_INSTRUCTIONS FOR THE TASK_
Among the lines of the records below, copy those that hold the word "δίχως".

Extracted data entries
=== Begin Enclosure ===
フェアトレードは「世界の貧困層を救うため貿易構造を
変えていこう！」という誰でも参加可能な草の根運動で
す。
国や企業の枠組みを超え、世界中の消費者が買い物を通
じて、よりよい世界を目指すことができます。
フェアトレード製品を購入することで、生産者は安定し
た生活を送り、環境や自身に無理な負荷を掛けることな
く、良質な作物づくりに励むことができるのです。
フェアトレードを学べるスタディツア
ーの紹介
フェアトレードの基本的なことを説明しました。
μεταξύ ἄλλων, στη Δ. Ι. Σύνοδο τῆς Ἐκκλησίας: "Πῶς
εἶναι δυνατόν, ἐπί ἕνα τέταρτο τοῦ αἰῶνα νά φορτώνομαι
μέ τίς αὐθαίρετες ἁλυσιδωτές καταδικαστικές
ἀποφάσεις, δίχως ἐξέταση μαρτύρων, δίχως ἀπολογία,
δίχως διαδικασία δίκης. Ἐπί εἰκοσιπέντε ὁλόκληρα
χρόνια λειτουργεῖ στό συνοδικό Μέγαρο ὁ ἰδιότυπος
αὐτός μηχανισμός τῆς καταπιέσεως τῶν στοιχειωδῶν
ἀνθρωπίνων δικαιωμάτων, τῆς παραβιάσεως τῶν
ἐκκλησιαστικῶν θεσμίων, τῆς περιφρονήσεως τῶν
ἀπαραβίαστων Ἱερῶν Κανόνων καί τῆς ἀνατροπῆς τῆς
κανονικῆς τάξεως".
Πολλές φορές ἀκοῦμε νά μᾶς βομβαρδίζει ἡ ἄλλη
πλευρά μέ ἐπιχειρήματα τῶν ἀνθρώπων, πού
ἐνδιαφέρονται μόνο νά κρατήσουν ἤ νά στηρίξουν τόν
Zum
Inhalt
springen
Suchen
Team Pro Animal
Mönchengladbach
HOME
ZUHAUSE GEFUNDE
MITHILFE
=== End Enclosure ===
_RESPONSE BOX_
ἀποφάσεις, δίχως ἐξέταση μαρτύρων, δίχως ἀπολογία,
δίχως διαδικασία δίκης. Ἐπί εἰκοσιπέντε ὁλόκληρα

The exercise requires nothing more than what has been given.